I've got data with two categorical variables. I can boxplot these but I can't get the means to display in the correct position. I've created the effect in the iris dataset (the red rectangles are added by hand, not in ggplot).
Iris <- iris %>%
mutate(SepalLengthType = ifelse(Sepal.Length > 5.8, "high", "low"))
means <- Iris %>%
group_by(Species, SepalLengthType) %>%
summarise(Sepal.Width = mean(Sepal.Width), .groups = "keep")
plot <- ggplot(data = Iris, aes(y=Sepal.Width, x = SepalLengthType, colour = Species))+
geom_boxplot()
Now I want to add the means to each box plot These lines below all work, but the mean is not centred on the box plot but on the SepelLengthType category.
plot + stat_summary(fun = "mean" , aes(color = Species), shape = 15)
plot + stat_summary(fun = "mean" , aes(group = Species), shape = 15)
plot + stat_summary(fun.y = "mean", shape = 15) # this works, but is deprecated
plot + geom_point(data = means, aes(color = Species), shape = 15)
How can the means be displayed in the middle of each box plot?

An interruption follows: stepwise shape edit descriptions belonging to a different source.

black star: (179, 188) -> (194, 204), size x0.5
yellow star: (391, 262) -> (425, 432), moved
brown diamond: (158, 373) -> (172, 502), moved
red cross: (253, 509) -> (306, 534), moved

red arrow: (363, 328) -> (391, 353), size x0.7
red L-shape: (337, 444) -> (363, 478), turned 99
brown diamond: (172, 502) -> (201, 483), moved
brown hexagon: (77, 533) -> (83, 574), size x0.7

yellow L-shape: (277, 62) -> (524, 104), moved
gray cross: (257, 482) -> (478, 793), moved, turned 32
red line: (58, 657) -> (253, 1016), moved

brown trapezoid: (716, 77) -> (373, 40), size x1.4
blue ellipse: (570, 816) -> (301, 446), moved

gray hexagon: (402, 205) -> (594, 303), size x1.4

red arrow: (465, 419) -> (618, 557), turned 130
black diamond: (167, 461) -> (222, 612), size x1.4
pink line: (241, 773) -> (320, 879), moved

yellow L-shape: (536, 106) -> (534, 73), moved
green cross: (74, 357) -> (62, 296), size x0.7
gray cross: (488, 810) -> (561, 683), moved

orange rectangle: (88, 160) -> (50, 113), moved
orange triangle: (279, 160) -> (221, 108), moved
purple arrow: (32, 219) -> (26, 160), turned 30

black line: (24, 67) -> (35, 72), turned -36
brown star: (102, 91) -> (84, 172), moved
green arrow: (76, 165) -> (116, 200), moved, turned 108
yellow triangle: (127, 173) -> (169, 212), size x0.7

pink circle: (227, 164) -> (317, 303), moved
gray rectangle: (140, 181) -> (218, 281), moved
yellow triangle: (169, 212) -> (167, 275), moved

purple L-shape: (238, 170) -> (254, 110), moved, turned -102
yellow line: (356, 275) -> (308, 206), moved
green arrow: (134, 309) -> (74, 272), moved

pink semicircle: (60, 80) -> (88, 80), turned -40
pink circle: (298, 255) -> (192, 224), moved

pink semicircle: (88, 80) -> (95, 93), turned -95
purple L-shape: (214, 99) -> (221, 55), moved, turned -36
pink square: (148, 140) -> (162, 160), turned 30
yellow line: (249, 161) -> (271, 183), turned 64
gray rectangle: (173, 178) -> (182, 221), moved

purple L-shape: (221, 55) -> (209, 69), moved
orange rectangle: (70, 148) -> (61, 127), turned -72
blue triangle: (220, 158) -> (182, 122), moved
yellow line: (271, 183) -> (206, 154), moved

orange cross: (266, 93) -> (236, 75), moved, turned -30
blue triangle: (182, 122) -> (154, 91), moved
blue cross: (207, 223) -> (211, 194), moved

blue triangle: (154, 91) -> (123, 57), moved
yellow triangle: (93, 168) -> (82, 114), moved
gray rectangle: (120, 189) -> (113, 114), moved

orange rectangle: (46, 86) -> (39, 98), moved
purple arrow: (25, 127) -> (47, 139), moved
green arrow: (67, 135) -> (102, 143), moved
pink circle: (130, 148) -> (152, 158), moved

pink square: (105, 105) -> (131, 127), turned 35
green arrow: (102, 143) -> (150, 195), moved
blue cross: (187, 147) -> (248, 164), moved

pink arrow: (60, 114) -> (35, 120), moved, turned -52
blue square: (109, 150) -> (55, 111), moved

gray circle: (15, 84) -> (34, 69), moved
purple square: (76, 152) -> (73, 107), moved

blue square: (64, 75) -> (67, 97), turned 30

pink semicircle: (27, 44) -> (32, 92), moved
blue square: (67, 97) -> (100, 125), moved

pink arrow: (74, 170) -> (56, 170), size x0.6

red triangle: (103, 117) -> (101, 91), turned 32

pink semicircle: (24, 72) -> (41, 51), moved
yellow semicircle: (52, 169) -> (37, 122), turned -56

I appreciate I could re-arrange the data so each set of data points is in it's own column, but as they are not all the same length, this needs it's own work-arounds.
When I use fun = "mean" I get a warning message "Removed 5 rows containing missing values (geom_segment)." Why is that? The 'means' line does not have this problem but I'd rather not have to calculate the means myself.